Sucker Punch est un film tellement exubérant qu’il en devient fatiguant, exténuant même. Zack Snyder en fait des tonnes en permanence, tant à l’écran que pour son scénario, concentré d’idées et de genres qui n’ont rien à voir. À la longue, le spectacle devient presque pénible, d’autant que le son est vraiment trop fort et on est bien content de quitter (enfin) la salle et de retrouver la tranquillité du monde réel. Ce défaut est sans doute aussi la plus grande qualité de Sucker Punch. Le film donne l’impression d’être l’œuvre d’un gamin qui aurait voulu montrer tous ses jouets, sans la moindre exception. Zack Snyder s’est manifestement fait plaisir en choisissant… de ne pas choisir et en mettant absolument toutes ses idées en action.
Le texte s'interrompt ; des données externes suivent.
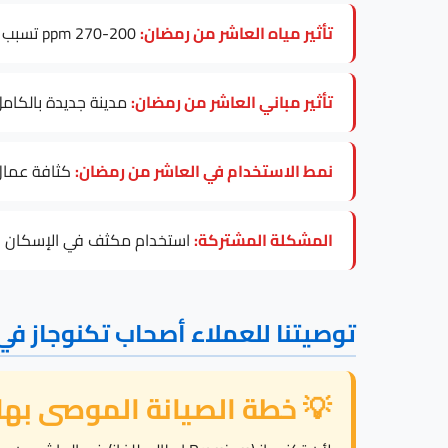
تأثير مياه العاشر من رمضان:
200-270 ppm تسبب ترسبات على عنصر التسخين، خاصة في موديلات Tecnogas Combi.
تأثير مباني العاشر من رمضان:
مدينة جديدة بالكامل (1980+) يتطلب فحصاً للكهرباء قبل تركيب أي موديل 
نمط الاستخدام في العاشر من رمضان:
كثافة عمال 
المشكلة المشتركة:
استخدام مكثف في الإسكان العم
توصيتنا للعملاء أصحاب تكنوجاز في
💡 خطة الصيانة الموصى بها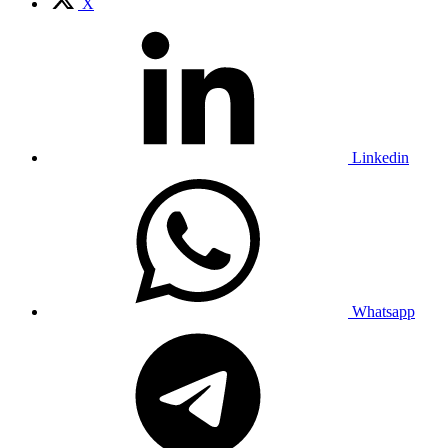
X
Linkedin
Whatsapp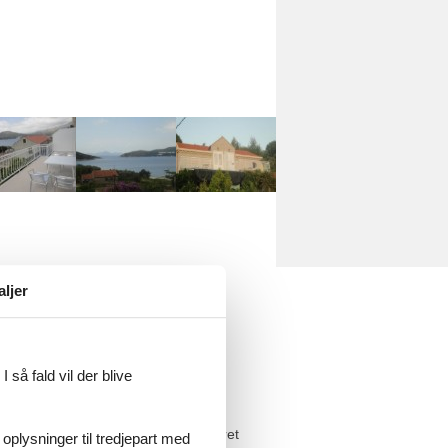
aljer
 så fald vil der blive
 før check-in og efter check-out er
oværelses lejlighed med balkon med
ondition.Lejligheden har fuldt udstyret
 oplysninger til tredjepart med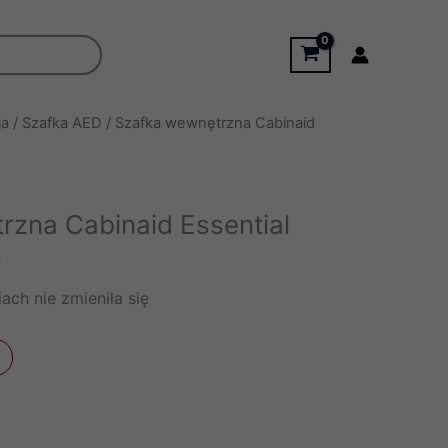
ja
/
Szafka AED
/ Szafka wewnętrzna Cabinaid
rzna Cabinaid Essential
T
ach nie zmieniła się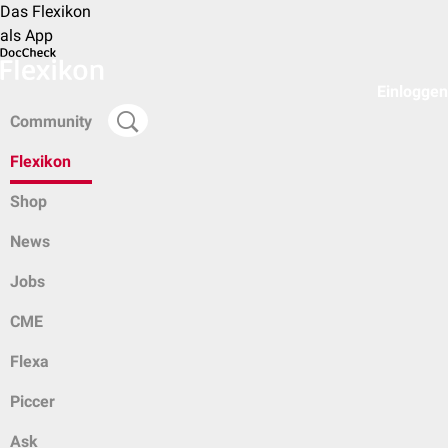
Das Flexikon
als App
Einloggen
Community
Flexikon
Shop
News
Jobs
CME
Flexa
Piccer
Ask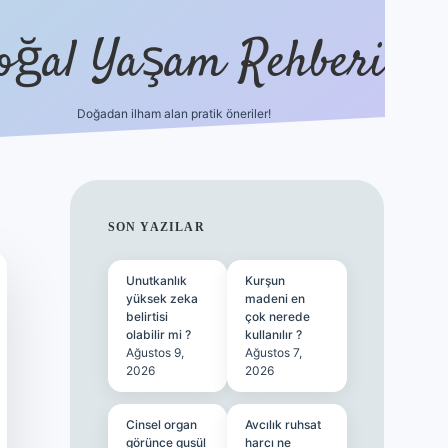
oğal Yaşam Rehberi
Doğadan ilham alan pratik öneriler!
hiltonbet güncel giriş
tulipbet.online
SIDEBAR
SON YAZILAR
Unutkanlık
Kurşun
yüksek zeka
madeni en
belirtisi
çok nerede
olabilir mi ?
kullanılır ?
Ağustos 9,
Ağustos 7,
2026
2026
Cinsel organ
Avcılık ruhsat
görünce gusül
harcı ne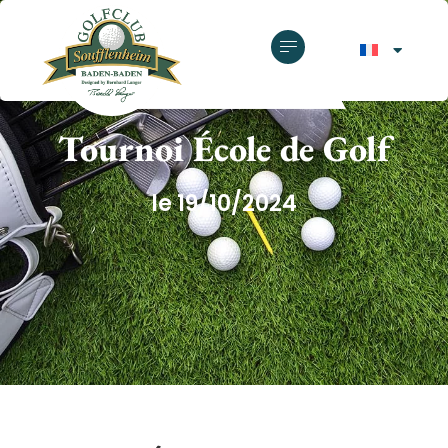
GOLF CLUB SOUFFLENHEIM
Tournoi École de Golf
le 19/10/2024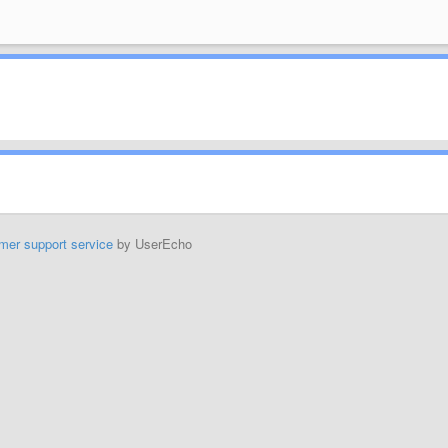
mer support service
by UserEcho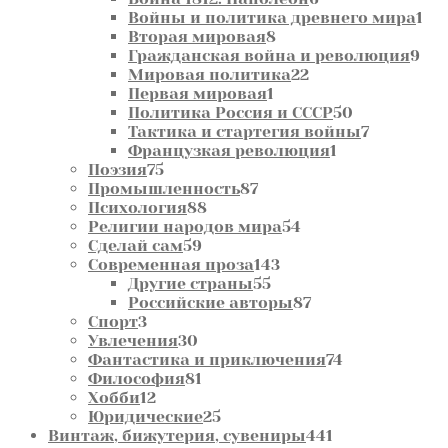
товаров
1
Войны и политика древнего мира
1
8
то
Вторая мировая
8
товаров
9
Гражданская война и революция
9
22
то
Мировая политика
22
1
товара
Первая мировая
1
товар
50
Политика Россия и СССР
50
товаров
7
Тактика и стартегия войны
7
1
товаров
Французкая революция
1
75
товар
Поэзия
75
товаров
87
Промышленность
87
88
товаров
Психология
88
товаров
54
Религии народов мира
54
59
товара
Сделай сам
59
товаров
143
Современная проза
143
55
товара
Другие страны
55
товаров
87
Российские авторы
87
3
товаров
Спорт
3
товара
30
Увлечения
30
товаров
74
Фантастика и приключения
74
81
товара
Философия
81
12
товар
Хобби
12
товаров
25
Юридические
25
товаров
441
Винтаж, бижутерия, сувениры
441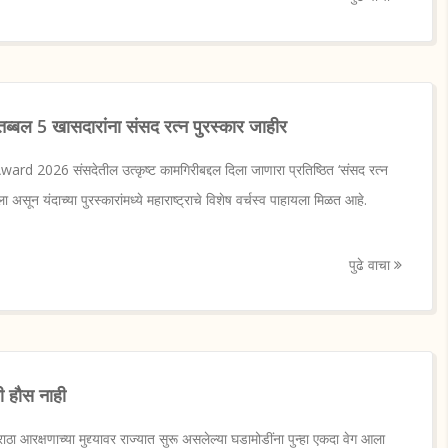
, तब्बल 5 खासदारांना संसद रत्न पुरस्कार जाहीर
d 2026 संसदेतील उत्कृष्ट कामगिरीबद्दल दिला जाणारा प्रतिष्ठित ‘संसद रत्न
सून यंदाच्या पुरस्कारांमध्ये महाराष्ट्राचे विशेष वर्चस्व पाहायला मिळत आहे.
पुढे वाचा
ची हौस नाही
रक्षणाच्या मुद्द्यावर राज्यात सुरू असलेल्या घडामोडींना पुन्हा एकदा वेग आला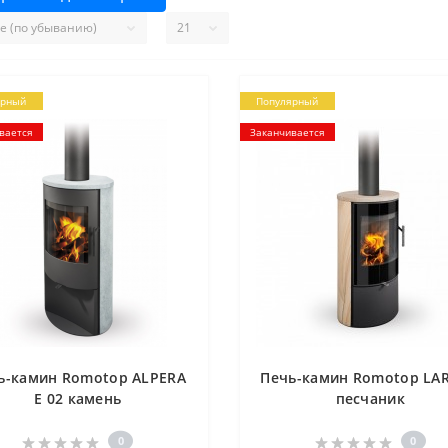
ярный
Популярный
вается
Заканчивается
ь-камин Romotop ALPERA
Печь-камин Romotop LA
E 02 камень
песчаник
0
0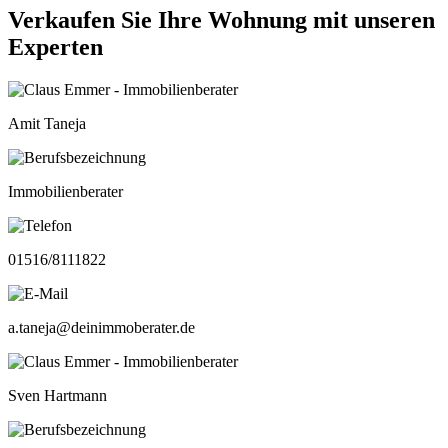
Verkaufen Sie Ihre Wohnung mit unseren
Experten
Amit Taneja
Immobilienberater
01516/8111822
a.taneja@deinimmoberater.de
Sven Hartmann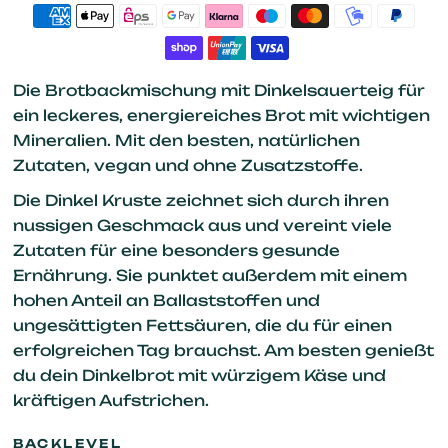
Die Brotbackmischung mit Dinkelsauerteig für
ein leckeres, energiereiches Brot mit wichtigen
Mineralien. Mit den besten, natürlichen
Zutaten, vegan und ohne Zusatzstoffe.
Die Dinkel Kruste zeichnet sich durch ihren
nussigen Geschmack aus und vereint viele
Zutaten für eine besonders gesunde
Ernährung. Sie punktet außerdem mit einem
hohen Anteil an Ballaststoffen und
ungesättigten Fettsäuren, die du für einen
erfolgreichen Tag brauchst. Am besten genießt
du dein Dinkelbrot mit würzigem Käse und
kräftigen Aufstrichen.
BACKLEVEL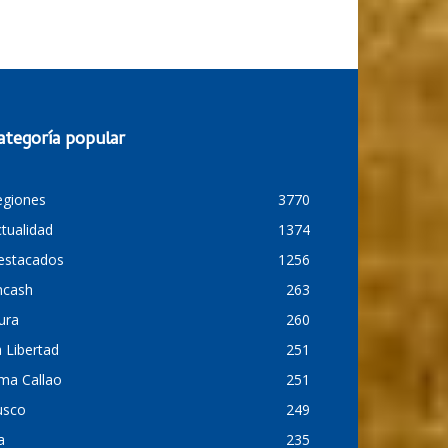
ategoría popular
egiones
3770
tualidad
1374
estacados
1256
ncash
263
ura
260
 Libertad
251
ma Callao
251
usco
249
a
235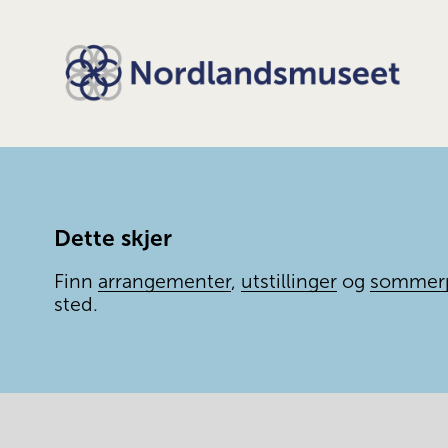
Dette skjer
Finn 
arrangementer
, 
utstillinger
 og 
sommer
sted.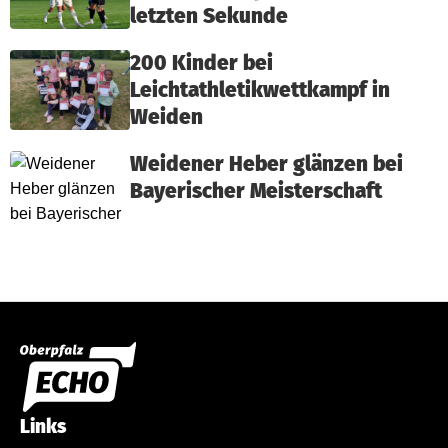
letzten Sekunde
200 Kinder bei
Leichtathletikwettkampf in
Weiden
Weidener Heber glänzen bei
Bayerischer Meisterschaft
Links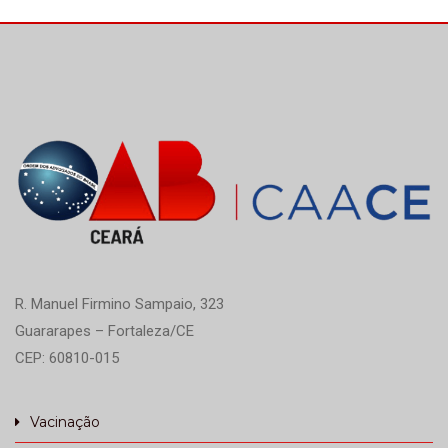
R. Manuel Firmino Sampaio, 323
Guararapes – Fortaleza/CE
CEP: 60810-015
Vacinação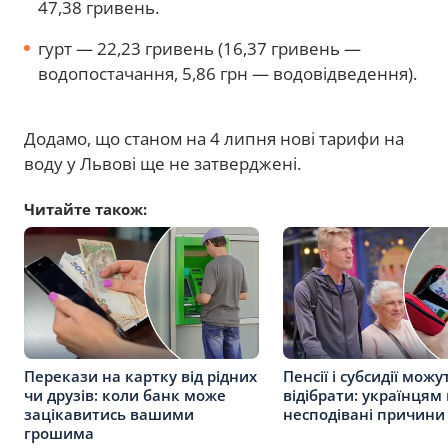
47,38 гривень.
гурт — 22,23 гривень (16,37 гривень —
водопостачання, 5,86 грн — водовідведення).
Додамо, що станом на 4 липня нові тарифи на
воду у Львові ще не затверджені.
Читайте також:
Перекази на картку від рідних
Пенсії і субсидії можу
чи друзів: коли банк може
відібрати: українцям
зацікавитись вашими
несподівані причини
грошима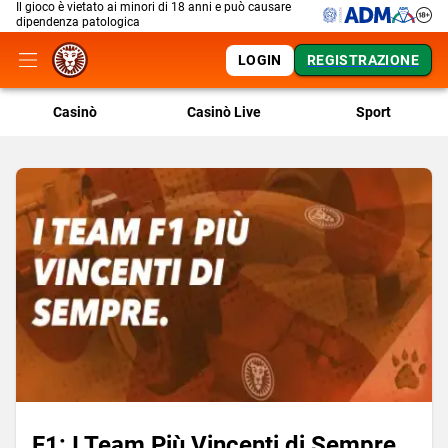
Il gioco è vietato ai minori di 18 anni e può causare
dipendenza patologica
LOGIN
REGISTRAZIONE
Casinò
Casinò Live
Sport
F1: I Team Più Vincenti di Sempre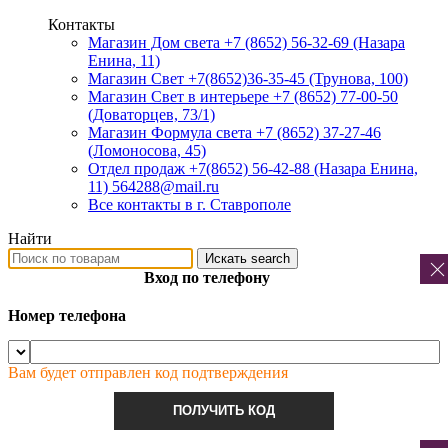
Контакты
Магазин Дом света +7 (8652) 56-32-69
(Назара
Енина, 11)
Магазин Свет +7(8652)36-35-45
(Трунова, 100)
Магазин Свет в интерьере +7 (8652) 77-00-50
(Доваторцев, 73/1)
Магазин Формула света +7 (8652) 37-27-46
(Ломоносова, 45)
Отдел продаж +7(8652) 56-42-88
(Назара Енина,
11) 564288@mail.ru
Все контакты в г. Ставрополе
Найти
Искать
search
Вход по телефону
Номер телефона
Вам будет отправлен код подтверждения
ПОЛУЧИТЬ КОД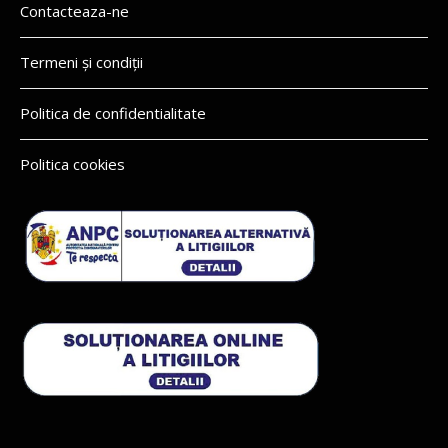
Contacteaza-ne
Termeni și condiții
Politica de confidentialitate
Politica cookies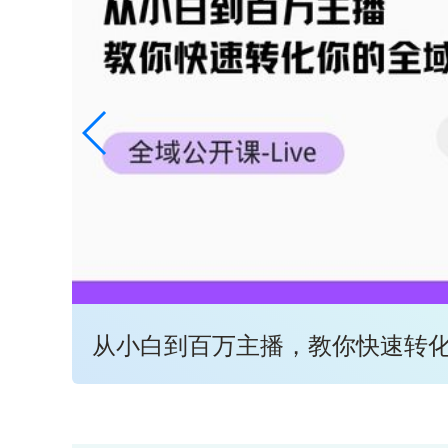
从小白到百万主播，教你快速转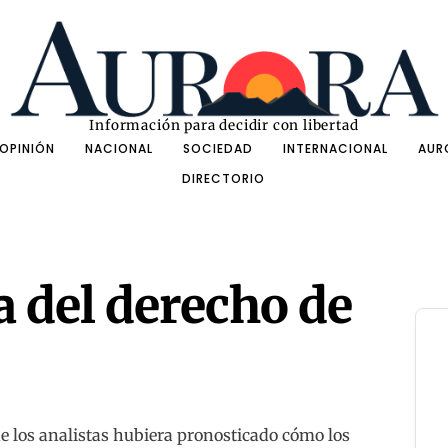
Información para decidir con libertad
OPINIÓN
NACIONAL
SOCIEDAD
INTERNACIONAL
AUR
DIRECTORIO
 del derecho de
e los analistas hubiera pronosticado cómo los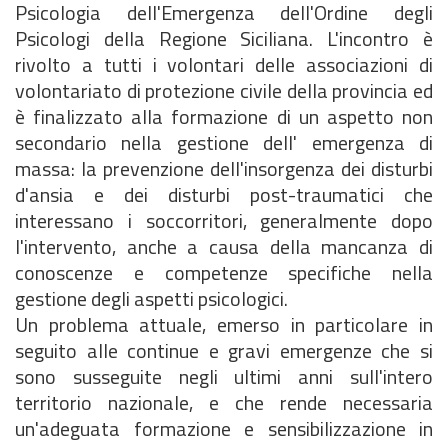
Psicologia dell'Emergenza dell'Ordine degli
Psicologi della Regione Siciliana. L'incontro è
rivolto a tutti i volontari delle associazioni di
volontariato di protezione civile della provincia ed
è finalizzato alla formazione di un aspetto non
secondario nella gestione dell' emergenza di
massa: la prevenzione dell'insorgenza dei disturbi
d'ansia e dei disturbi post-traumatici che
interessano i soccorritori, generalmente dopo
l'intervento, anche a causa della mancanza di
conoscenze e competenze specifiche nella
gestione degli aspetti psicologici.
Un problema attuale, emerso in particolare in
seguito alle continue e gravi emergenze che si
sono susseguite negli ultimi anni sull'intero
territorio nazionale, e che rende necessaria
un'adeguata formazione e sensibilizzazione in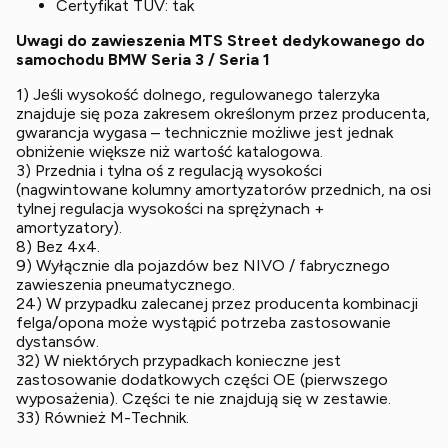
Certyfikat TUV: tak
Uwagi do zawieszenia MTS Street dedykowanego do
samochodu BMW Seria 3 / Seria 1
1) Jeśli wysokość dolnego, regulowanego talerzyka
znajduje się poza zakresem określonym przez producenta,
gwarancja wygasa – technicznie możliwe jest jednak
obniżenie większe niż wartość katalogowa.
3) Przednia i tylna oś z regulacją wysokości
(nagwintowane kolumny amortyzatorów przednich, na osi
tylnej regulacja wysokości na sprężynach +
amortyzatory).
8) Bez 4x4.
9) Wyłącznie dla pojazdów bez NIVO / fabrycznego
zawieszenia pneumatycznego.
24) W przypadku zalecanej przez producenta kombinacji
felga/opona może wystąpić potrzeba zastosowanie
dystansów.
32) W niektórych przypadkach konieczne jest
zastosowanie dodatkowych części OE (pierwszego
wyposażenia). Części te nie znajdują się w zestawie.
33) Również M-Technik.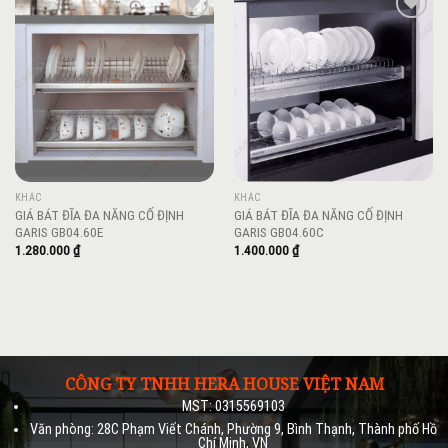
Add to
Add to
wishlist
wishlist
KHÁC
KHÁC
GIÁ BÁT ĐĨA ĐA NĂNG CỐ ĐỊNH
GIÁ BÁT ĐĨA ĐA NĂNG CỐ ĐỊNH
GARIS GB04.60E
GARIS GB04.60C
1.280.000
₫
1.400.000
₫
CÔNG TY TNHH HERA HOUSE VIỆT NAM
MST: 0315569103
Văn phòng: 28C Phạm Viết Chánh, Phường 9, Bình Thạnh, Thành phố Hồ
Chí Minh, VN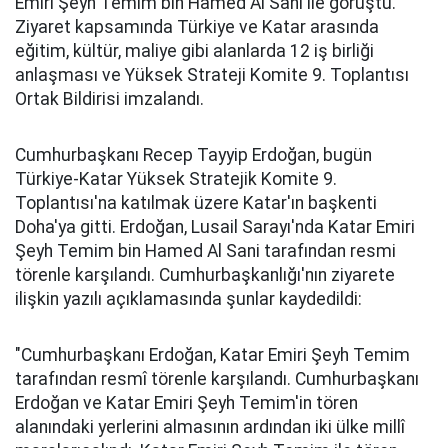
Emiri Şeyh Temim bin Hamed Al Sani ile görüştü.
Ziyaret kapsamında Türkiye ve Katar arasında
eğitim, kültür, maliye gibi alanlarda 12 iş birliği
anlaşması ve Yüksek Strateji Komite 9. Toplantısı
Ortak Bildirisi imzalandı.
Cumhurbaşkanı Recep Tayyip Erdoğan, bugün
Türkiye-Katar Yüksek Stratejik Komite 9.
Toplantısı'na katılmak üzere Katar'ın başkenti
Doha'ya gitti. Erdoğan, Lusail Sarayı'nda Katar Emiri
Şeyh Temim bin Hamed Al Sani tarafından resmi
törenle karşılandı. Cumhurbaşkanlığı'nın ziyarete
ilişkin yazılı açıklamasında şunlar kaydedildi:
"Cumhurbaşkanı Erdoğan, Katar Emiri Şeyh Temim
tarafından resmî törenle karşılandı. Cumhurbaşkanı
Erdoğan ve Katar Emiri Şeyh Temim'in tören
alanındaki yerlerini almasının ardından iki ülke millî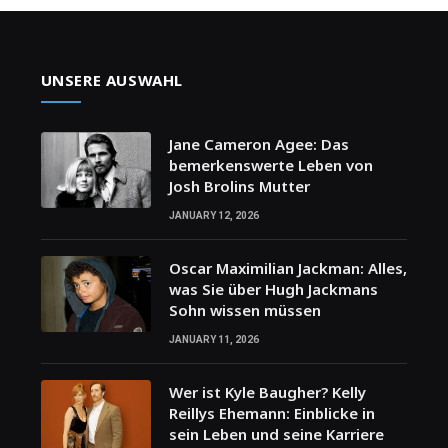
UNSERE AUSWAHL
Jane Cameron Agee: Das
bemerkenswerte Leben von
Josh Brolins Mutter
JANUARY 12, 2026
Oscar Maximilian Jackman: Alles,
was Sie über Hugh Jackmans
Sohn wissen müssen
JANUARY 11, 2026
Wer ist Kyle Baugher? Kelly
Reillys Ehemann: Einblicke in
sein Leben und seine Karriere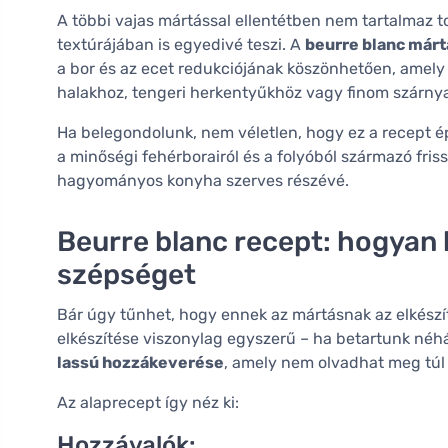
A többi vajas mártással ellentétben nem tartalmaz t
textúrájában is egyedivé teszi. A
beurre blanc márt
a bor és az ecet redukciójának köszönhetően, amely
halakhoz, tengeri herkentyűkhöz vagy finom szárny
Ha belegondolunk, nem véletlen, hogy ez a recept ép
a minőségi fehérborairól és a folyóból származó friss
hagyományos konyha szerves részévé.
Beurre blanc recept: hogyan k
szépséget
Bár úgy tűnhet, hogy ennek az mártásnak az elkészít
elkészítése viszonylag egyszerű – ha betartunk néhá
lassú hozzákeverése
, amely nem olvadhat meg túl 
Az alaprecept így néz ki:
Hozzávalók: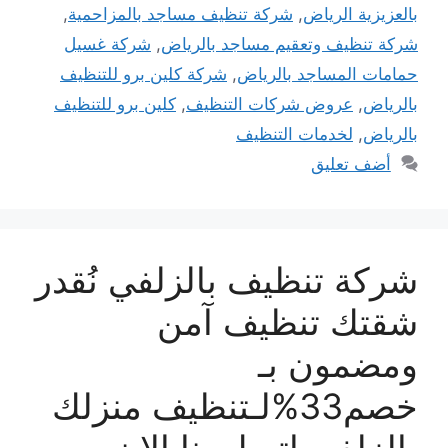
بالعزيزية الرياض
,
شركة تنظيف مساجد بالمزاحمية
,
شركة تنظيف وتعقيم مساجد بالرياض
,
شركة غسيل
حمامات المساجد بالرياض
,
شركة كلين برو للتنظيف
بالرياض
,
عروض شركات التنظيف
,
كلين برو للتنظيف
بالرياض
,
لخدمات التنظيف
أضف تعليق
شركة تنظيف بالزلفي نُقدر
شقتك تنظيف آمن
ومضمون بـ
خصم33%لـتنظيف منزلك
بالزلفي اتصل بنا الان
Ce cinéma de l’extrême, ce côté jusqu’au-boutiste est également plaisant, à condition toutefois d’adhérer à un univers du n’importe quoi. Personnellement, j’ai trouvé le film très fun, très plaisant. C’est une expérience à voir au cinéma parce que, qu’on se le dise, Sucker Punch en met plein la vue et les oreilles, pour notre plus grand plaisir.